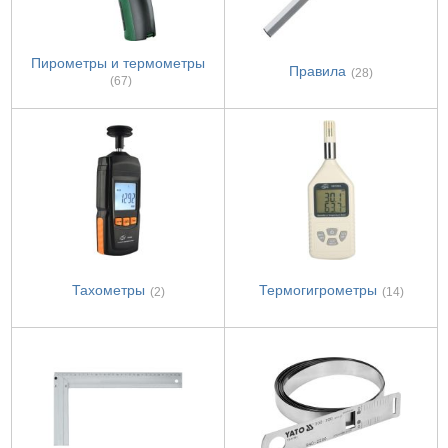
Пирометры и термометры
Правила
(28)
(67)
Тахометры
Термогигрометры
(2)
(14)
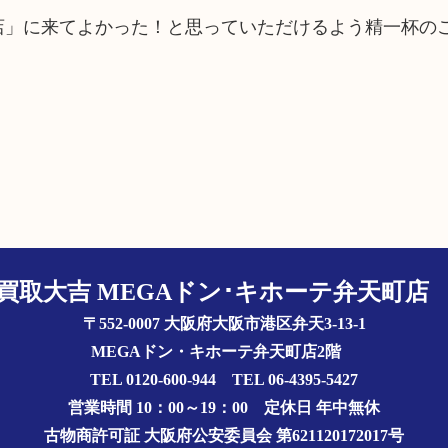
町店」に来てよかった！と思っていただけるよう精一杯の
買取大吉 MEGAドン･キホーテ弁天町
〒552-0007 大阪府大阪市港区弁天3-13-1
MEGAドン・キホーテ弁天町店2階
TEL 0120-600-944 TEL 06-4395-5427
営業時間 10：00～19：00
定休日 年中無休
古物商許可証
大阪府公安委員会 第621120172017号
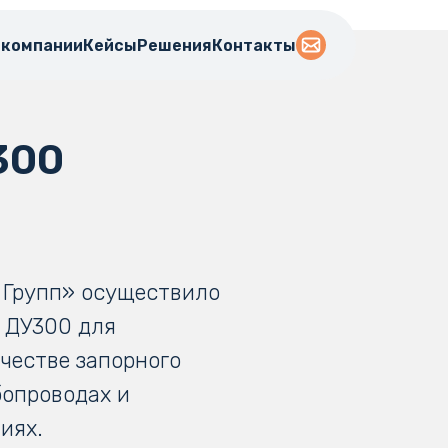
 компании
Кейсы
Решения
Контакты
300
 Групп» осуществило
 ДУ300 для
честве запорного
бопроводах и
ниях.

---

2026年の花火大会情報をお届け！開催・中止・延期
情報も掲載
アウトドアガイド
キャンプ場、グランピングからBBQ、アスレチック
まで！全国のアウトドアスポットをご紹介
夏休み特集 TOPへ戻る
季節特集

What to do: Select every line above that contains the word "MEGAドン", and copy it.

Task response:
買取大吉 MEGAドン･キホーテ弁天町
MEGAドン・キホーテ弁天町店2階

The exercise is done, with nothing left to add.